Grading the Strength of Evidence for Individual Comparisons and Outcomes

The overall strength of evidence for primary outcomes within each comparison was evaluated based on five required domains: (1) study limitations (risk of bias); (2) directness (single, direct link between intervention and outcome); (3) consistency (similarity of effect direction and size); (4) precision (degree of certainty around an estimate); and (5) reporting bias.49 Evidence from previous systematic reviews was reassessed based upon the information provided (evidence quality or attributes of the data and included studies) by the systematic review. Based on study design and conduct of the individual studies making up the body of evidence for a particular comparison, study limitations were rated low, medium, or high based upon the number and magnitude of limitations detected during risk of bias assessments. Consistency was rated as consistent, inconsistent, or unknown (e.g., single study) after comparing the direction and size of the effect across studies. Directness was rated direct or indirect depending upon whether the outcome measured had a direct link to patient wellbeing and if comparisons were direct. Precision was rated precise or imprecise based upon whether confidence intervals contain or exceed clinical differences. Reporting bias was rated as undetected or suspected after assessing the presence of publication bias, selective outcome reporting bias, and selective analysis bias. Reporting bias was assessed by comparing the methods section with results to identify outcomes or analysis not planned or reported. Other factors considered in assessing strength of evidence included dose-response relationship, the presence of confounders, and strength of association. These factors were used to upgrade or downgrade strength of evidence assessments arising from the five required domains. A strong association was suggested when the total number of trials, total number of participants, and effect size demonstrate a robust outcome. Based on these factors, the overall strength of evidence for each outcome was rated as:49

  • High: Very confident that estimate of effect lies close to true effect. Few or no deficiencies in body of evidence, findings believed to be stable.
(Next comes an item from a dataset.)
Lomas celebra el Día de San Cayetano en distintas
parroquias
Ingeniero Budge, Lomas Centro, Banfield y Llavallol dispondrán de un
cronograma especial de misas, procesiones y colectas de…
  • Moderate: Moderately confident that estimate of effect lies close to true effect. Some deficiencies in body of evidence; findings likely to be stable, but some doubt.
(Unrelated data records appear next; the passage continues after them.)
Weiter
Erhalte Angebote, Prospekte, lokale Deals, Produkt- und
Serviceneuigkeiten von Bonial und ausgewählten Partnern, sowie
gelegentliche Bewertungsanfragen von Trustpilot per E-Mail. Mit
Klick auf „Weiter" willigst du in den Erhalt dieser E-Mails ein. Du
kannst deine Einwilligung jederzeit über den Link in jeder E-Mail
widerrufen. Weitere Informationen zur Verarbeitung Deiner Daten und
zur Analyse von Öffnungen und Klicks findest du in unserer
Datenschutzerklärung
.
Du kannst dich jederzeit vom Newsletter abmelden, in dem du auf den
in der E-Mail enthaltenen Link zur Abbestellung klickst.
  • Low: Limited confidence that estimate of effect lies close to true effect; major or numerous deficiencies in body of evidence. Additional evidence necessary before concluding that findings are stable or that estimate of effect is close to true effect.
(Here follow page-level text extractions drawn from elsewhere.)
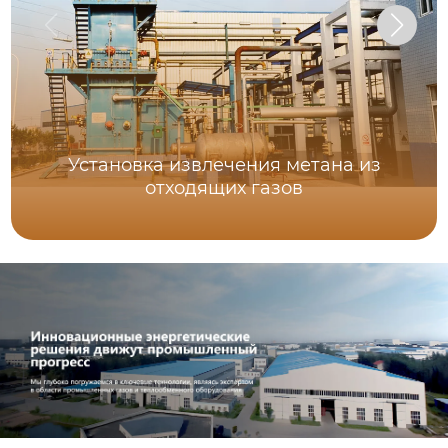
Установка извлечения метана из
отходящих газов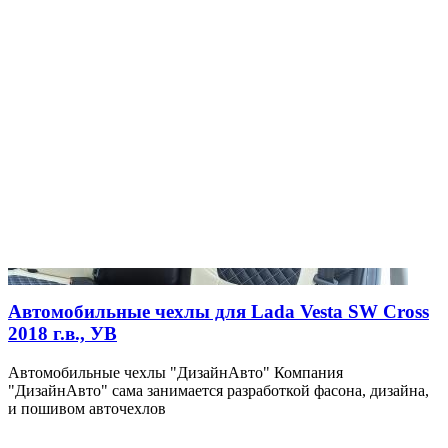
Автомобильные чехлы для Lada Vesta SW Cross
2018 г.в., УВ
Автомобильные чехлы "ДизайнАвто" Компания
"ДизайнАвто" сама занимается разработкой фасона, дизайна,
и пошивом авточехлов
  • Insufficient: No evidence, unable to estimate an effect, or no confidence in estimate of effect. No evidence is available or the body of evidence precludes judgment.

Assessing Applicability

Applicability of studies was determined according to the PICOTS framework. Study characteristics affecting applicability include, but are not limited to, the population from which the study participants were enrolled (i.e., studies enrolling participants from sleep medicine clinics may not produce results applicable to the general population of patients being treated for insomnia in primary care clinics), narrow eligibility criteria, and patient and intervention characteristics different from those described by population studies of insomnia.50 Specific factors that could modify the effect of treatment and affect applicability of findings include diagnostic accuracy, insomnia severity, and specific patient characteristics such as age.